(Records contained in a dataset)
━━━━━━━━━━━━━━━━━━━━━━━━━━━━━━
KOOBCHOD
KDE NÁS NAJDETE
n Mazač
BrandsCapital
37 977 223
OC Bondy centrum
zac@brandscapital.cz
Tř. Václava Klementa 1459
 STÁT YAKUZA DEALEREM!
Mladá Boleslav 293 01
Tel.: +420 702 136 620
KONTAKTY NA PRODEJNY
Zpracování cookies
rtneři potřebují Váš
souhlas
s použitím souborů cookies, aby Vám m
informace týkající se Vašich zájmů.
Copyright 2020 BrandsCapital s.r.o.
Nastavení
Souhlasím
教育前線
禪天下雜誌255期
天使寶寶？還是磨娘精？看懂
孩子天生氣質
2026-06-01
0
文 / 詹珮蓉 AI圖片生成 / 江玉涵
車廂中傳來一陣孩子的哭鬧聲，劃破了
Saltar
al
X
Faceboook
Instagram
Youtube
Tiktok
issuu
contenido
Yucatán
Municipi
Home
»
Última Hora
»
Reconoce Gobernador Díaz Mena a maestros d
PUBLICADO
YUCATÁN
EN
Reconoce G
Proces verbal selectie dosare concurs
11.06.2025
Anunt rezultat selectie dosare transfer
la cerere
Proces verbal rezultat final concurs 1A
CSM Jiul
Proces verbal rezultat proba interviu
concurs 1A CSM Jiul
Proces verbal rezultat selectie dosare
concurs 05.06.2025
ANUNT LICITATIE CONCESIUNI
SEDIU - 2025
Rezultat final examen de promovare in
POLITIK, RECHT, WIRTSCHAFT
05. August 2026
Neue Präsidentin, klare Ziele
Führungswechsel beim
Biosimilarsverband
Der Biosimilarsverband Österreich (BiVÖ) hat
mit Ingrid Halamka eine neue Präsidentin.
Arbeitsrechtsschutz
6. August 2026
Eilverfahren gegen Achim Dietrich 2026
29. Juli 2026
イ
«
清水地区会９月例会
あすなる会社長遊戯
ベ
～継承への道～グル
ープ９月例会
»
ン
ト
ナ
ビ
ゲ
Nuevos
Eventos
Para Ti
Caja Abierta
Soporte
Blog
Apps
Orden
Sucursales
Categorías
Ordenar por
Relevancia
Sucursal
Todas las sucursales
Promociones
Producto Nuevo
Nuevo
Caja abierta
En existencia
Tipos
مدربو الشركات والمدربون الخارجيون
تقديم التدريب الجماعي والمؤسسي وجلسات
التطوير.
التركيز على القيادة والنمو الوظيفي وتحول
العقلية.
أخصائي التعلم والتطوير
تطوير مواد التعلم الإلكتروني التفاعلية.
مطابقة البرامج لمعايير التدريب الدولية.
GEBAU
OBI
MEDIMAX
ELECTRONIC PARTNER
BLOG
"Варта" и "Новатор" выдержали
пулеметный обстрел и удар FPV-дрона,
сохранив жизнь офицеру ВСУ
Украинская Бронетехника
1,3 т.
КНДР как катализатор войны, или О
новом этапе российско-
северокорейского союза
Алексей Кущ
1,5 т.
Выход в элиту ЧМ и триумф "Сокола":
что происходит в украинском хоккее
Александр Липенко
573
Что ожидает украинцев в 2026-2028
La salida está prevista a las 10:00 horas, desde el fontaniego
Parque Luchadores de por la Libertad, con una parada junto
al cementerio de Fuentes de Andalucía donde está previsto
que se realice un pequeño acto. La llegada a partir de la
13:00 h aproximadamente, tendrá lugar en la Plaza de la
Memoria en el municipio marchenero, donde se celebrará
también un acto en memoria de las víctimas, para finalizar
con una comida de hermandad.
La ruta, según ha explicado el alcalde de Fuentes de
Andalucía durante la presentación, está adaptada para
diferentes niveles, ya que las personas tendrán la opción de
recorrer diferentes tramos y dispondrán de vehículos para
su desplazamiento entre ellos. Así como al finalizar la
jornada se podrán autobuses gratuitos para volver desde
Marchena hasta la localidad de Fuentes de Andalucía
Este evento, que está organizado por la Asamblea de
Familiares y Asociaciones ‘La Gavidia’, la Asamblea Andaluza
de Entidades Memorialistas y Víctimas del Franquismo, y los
━━━━━━━━━━━━━━━━━━━━━━━━━━━━━━
What lines in the records contain the word "Fuentes"? Return each one.

al cementerio de Fuentes de Andalucía donde está previsto
La ruta, según ha explicado el alcalde de Fuentes de
Marchena hasta la localidad de Fuentes de Andalucía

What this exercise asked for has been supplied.